[PROVIDED INFORMATION — start]

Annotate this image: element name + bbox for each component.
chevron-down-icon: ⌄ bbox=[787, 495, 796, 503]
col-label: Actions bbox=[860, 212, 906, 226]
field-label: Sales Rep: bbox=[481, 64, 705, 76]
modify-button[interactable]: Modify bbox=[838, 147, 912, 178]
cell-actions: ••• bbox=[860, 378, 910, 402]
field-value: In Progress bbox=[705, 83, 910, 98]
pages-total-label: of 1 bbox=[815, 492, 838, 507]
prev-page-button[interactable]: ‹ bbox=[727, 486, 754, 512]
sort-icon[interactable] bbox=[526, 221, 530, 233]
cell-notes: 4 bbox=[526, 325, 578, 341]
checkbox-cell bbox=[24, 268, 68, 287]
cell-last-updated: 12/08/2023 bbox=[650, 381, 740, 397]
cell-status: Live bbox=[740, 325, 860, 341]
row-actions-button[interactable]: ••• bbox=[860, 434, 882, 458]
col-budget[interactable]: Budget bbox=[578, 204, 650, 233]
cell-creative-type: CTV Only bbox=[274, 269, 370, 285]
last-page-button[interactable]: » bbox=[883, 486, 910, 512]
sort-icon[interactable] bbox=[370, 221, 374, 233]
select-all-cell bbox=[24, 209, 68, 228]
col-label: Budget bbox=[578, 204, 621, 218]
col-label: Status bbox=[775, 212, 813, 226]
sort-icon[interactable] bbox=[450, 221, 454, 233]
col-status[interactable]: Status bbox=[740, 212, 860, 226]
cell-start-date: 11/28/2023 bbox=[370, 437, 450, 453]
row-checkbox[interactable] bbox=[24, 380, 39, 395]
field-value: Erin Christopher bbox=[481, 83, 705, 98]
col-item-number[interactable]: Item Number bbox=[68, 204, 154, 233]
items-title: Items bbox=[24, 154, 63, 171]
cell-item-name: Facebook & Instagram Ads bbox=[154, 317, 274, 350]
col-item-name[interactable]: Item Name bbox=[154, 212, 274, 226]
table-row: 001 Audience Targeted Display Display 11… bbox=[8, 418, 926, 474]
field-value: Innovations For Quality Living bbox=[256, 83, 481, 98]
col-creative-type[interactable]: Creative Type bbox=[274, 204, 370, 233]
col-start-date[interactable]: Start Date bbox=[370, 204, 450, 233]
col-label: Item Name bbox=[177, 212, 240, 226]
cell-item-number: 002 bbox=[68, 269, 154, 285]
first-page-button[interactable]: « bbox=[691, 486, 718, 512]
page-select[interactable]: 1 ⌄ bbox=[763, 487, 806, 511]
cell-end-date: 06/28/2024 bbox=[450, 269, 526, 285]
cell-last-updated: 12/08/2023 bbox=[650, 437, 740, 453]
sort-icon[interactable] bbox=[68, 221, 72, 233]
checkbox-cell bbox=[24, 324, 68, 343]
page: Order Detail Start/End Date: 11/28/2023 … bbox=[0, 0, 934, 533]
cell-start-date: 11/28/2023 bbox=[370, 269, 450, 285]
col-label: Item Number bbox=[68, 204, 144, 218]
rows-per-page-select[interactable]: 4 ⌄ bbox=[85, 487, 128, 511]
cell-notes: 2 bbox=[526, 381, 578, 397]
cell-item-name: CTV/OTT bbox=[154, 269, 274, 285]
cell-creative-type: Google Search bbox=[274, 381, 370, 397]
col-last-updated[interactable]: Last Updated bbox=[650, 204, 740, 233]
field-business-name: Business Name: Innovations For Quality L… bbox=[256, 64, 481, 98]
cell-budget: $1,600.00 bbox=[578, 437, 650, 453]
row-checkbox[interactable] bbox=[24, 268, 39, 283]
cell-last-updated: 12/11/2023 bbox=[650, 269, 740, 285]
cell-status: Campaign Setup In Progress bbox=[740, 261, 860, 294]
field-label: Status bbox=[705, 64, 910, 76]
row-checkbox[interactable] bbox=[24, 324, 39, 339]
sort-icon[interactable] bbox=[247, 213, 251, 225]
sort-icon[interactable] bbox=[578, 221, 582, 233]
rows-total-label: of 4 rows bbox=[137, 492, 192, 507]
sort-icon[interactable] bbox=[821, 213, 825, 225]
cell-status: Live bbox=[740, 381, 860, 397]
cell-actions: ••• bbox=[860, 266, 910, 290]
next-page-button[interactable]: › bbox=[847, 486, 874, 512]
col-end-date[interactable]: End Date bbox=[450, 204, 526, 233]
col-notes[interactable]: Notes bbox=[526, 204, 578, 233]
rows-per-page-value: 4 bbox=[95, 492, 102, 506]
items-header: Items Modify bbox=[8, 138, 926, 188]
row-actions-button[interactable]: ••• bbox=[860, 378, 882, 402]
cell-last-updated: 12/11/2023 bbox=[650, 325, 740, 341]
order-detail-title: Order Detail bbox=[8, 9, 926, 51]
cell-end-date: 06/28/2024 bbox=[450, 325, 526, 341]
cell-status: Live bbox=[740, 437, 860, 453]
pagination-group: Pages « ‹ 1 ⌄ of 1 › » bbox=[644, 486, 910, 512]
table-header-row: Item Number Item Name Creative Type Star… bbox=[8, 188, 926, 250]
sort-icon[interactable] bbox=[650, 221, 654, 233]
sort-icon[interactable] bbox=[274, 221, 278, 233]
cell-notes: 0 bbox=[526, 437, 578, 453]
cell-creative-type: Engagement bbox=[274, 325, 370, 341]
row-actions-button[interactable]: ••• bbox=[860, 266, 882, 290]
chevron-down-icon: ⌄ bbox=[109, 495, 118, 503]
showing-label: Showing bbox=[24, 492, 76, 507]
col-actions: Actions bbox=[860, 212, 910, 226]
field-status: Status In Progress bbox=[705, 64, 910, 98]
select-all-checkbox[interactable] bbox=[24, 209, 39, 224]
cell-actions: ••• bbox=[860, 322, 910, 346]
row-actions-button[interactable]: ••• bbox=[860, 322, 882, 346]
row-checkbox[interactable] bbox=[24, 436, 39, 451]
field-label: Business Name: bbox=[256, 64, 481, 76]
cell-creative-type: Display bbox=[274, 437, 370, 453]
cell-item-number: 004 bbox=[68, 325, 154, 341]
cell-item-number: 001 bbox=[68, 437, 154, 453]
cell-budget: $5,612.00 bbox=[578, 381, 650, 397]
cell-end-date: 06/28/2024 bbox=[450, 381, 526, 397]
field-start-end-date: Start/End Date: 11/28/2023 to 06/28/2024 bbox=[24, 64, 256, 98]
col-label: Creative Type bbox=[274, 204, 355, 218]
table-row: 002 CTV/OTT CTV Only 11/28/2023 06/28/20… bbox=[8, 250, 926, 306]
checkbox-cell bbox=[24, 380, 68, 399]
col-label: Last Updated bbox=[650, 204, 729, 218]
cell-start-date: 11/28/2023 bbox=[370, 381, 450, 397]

[PROVIDED INFORMATION — finish]

■ WORK ORDER
Word for word, transcribe the data shown above.

■ OUTPUT OF THE EXERCISE
Annotate this image: element name + bbox for each component.
chevron-down-icon: ⌄ bbox=[787, 495, 796, 503]
col-label: Actions bbox=[860, 212, 906, 226]
field-label: Sales Rep: bbox=[481, 64, 705, 76]
modify-button[interactable]: Modify bbox=[838, 147, 912, 178]
cell-actions: ••• bbox=[860, 378, 910, 402]
field-value: In Progress bbox=[705, 83, 910, 98]
pages-total-label: of 1 bbox=[815, 492, 838, 507]
prev-page-button[interactable]: ‹ bbox=[727, 486, 754, 512]
sort-icon[interactable] bbox=[526, 221, 530, 233]
cell-notes: 4 bbox=[526, 325, 578, 341]
checkbox-cell bbox=[24, 268, 68, 287]
cell-last-updated: 12/08/2023 bbox=[650, 381, 740, 397]
cell-status: Live bbox=[740, 325, 860, 341]
row-actions-button[interactable]: ••• bbox=[860, 434, 882, 458]
col-budget[interactable]: Budget bbox=[578, 204, 650, 233]
cell-creative-type: CTV Only bbox=[274, 269, 370, 285]
last-page-button[interactable]: » bbox=[883, 486, 910, 512]
sort-icon[interactable] bbox=[370, 221, 374, 233]
select-all-cell bbox=[24, 209, 68, 228]
col-label: Budget bbox=[578, 204, 621, 218]
col-label: Status bbox=[775, 212, 813, 226]
sort-icon[interactable] bbox=[450, 221, 454, 233]
col-status[interactable]: Status bbox=[740, 212, 860, 226]
cell-start-date: 11/28/2023 bbox=[370, 437, 450, 453]
row-checkbox[interactable] bbox=[24, 380, 39, 395]
field-value: Erin Christopher bbox=[481, 83, 705, 98]
col-item-number[interactable]: Item Number bbox=[68, 204, 154, 233]
items-title: Items bbox=[24, 154, 63, 171]
cell-item-name: Facebook & Instagram Ads bbox=[154, 317, 274, 350]
col-item-name[interactable]: Item Name bbox=[154, 212, 274, 226]
table-row: 001 Audience Targeted Display Display 11… bbox=[8, 418, 926, 474]
field-value: Innovations For Quality Living bbox=[256, 83, 481, 98]
col-creative-type[interactable]: Creative Type bbox=[274, 204, 370, 233]
col-start-date[interactable]: Start Date bbox=[370, 204, 450, 233]
col-label: Item Name bbox=[177, 212, 240, 226]
cell-item-number: 002 bbox=[68, 269, 154, 285]
first-page-button[interactable]: « bbox=[691, 486, 718, 512]
page-select[interactable]: 1 ⌄ bbox=[763, 487, 806, 511]
cell-end-date: 06/28/2024 bbox=[450, 269, 526, 285]
cell-last-updated: 12/08/2023 bbox=[650, 437, 740, 453]
sort-icon[interactable] bbox=[68, 221, 72, 233]
checkbox-cell bbox=[24, 324, 68, 343]
page: Order Detail Start/End Date: 11/28/2023 … bbox=[0, 0, 934, 533]
cell-start-date: 11/28/2023 bbox=[370, 269, 450, 285]
col-label: Item Number bbox=[68, 204, 144, 218]
rows-per-page-select[interactable]: 4 ⌄ bbox=[85, 487, 128, 511]
cell-notes: 2 bbox=[526, 381, 578, 397]
cell-item-name: CTV/OTT bbox=[154, 269, 274, 285]
cell-creative-type: Google Search bbox=[274, 381, 370, 397]
col-last-updated[interactable]: Last Updated bbox=[650, 204, 740, 233]
field-business-name: Business Name: Innovations For Quality L… bbox=[256, 64, 481, 98]
cell-budget: $1,600.00 bbox=[578, 437, 650, 453]
row-checkbox[interactable] bbox=[24, 268, 39, 283]
cell-last-updated: 12/11/2023 bbox=[650, 269, 740, 285]
cell-status: Campaign Setup In Progress bbox=[740, 261, 860, 294]
field-label: Status bbox=[705, 64, 910, 76]
row-checkbox[interactable] bbox=[24, 324, 39, 339]
sort-icon[interactable] bbox=[247, 213, 251, 225]
sort-icon[interactable] bbox=[578, 221, 582, 233]
rows-total-label: of 4 rows bbox=[137, 492, 192, 507]
sort-icon[interactable] bbox=[821, 213, 825, 225]
cell-status: Live bbox=[740, 381, 860, 397]
cell-actions: ••• bbox=[860, 266, 910, 290]
next-page-button[interactable]: › bbox=[847, 486, 874, 512]
col-end-date[interactable]: End Date bbox=[450, 204, 526, 233]
col-notes[interactable]: Notes bbox=[526, 204, 578, 233]
rows-per-page-value: 4 bbox=[95, 492, 102, 506]
items-header: Items Modify bbox=[8, 138, 926, 188]
row-actions-button[interactable]: ••• bbox=[860, 378, 882, 402]
cell-last-updated: 12/11/2023 bbox=[650, 325, 740, 341]
order-detail-title: Order Detail bbox=[8, 9, 926, 51]
cell-end-date: 06/28/2024 bbox=[450, 325, 526, 341]
cell-status: Live bbox=[740, 437, 860, 453]
pagination-group: Pages « ‹ 1 ⌄ of 1 › » bbox=[644, 486, 910, 512]
table-header-row: Item Number Item Name Creative Type Star… bbox=[8, 188, 926, 250]
sort-icon[interactable] bbox=[650, 221, 654, 233]
sort-icon[interactable] bbox=[274, 221, 278, 233]
cell-notes: 0 bbox=[526, 437, 578, 453]
cell-creative-type: Engagement bbox=[274, 325, 370, 341]
row-actions-button[interactable]: ••• bbox=[860, 266, 882, 290]
chevron-down-icon: ⌄ bbox=[109, 495, 118, 503]
showing-label: Showing bbox=[24, 492, 76, 507]
col-actions: Actions bbox=[860, 212, 910, 226]
field-status: Status In Progress bbox=[705, 64, 910, 98]
select-all-checkbox[interactable] bbox=[24, 209, 39, 224]
cell-actions: ••• bbox=[860, 322, 910, 346]
row-actions-button[interactable]: ••• bbox=[860, 322, 882, 346]
row-checkbox[interactable] bbox=[24, 436, 39, 451]
field-label: Business Name: bbox=[256, 64, 481, 76]
cell-creative-type: Display bbox=[274, 437, 370, 453]
cell-item-number: 004 bbox=[68, 325, 154, 341]
cell-item-number: 001 bbox=[68, 437, 154, 453]
cell-budget: $5,612.00 bbox=[578, 381, 650, 397]
cell-end-date: 06/28/2024 bbox=[450, 381, 526, 397]
field-start-end-date: Start/End Date: 11/28/2023 to 06/28/2024 bbox=[24, 64, 256, 98]
col-label: Creative Type bbox=[274, 204, 355, 218]
table-row: 002 CTV/OTT CTV Only 11/28/2023 06/28/20… bbox=[8, 250, 926, 306]
checkbox-cell bbox=[24, 380, 68, 399]
col-label: Last Updated bbox=[650, 204, 729, 218]
cell-start-date: 11/28/2023 bbox=[370, 381, 450, 397]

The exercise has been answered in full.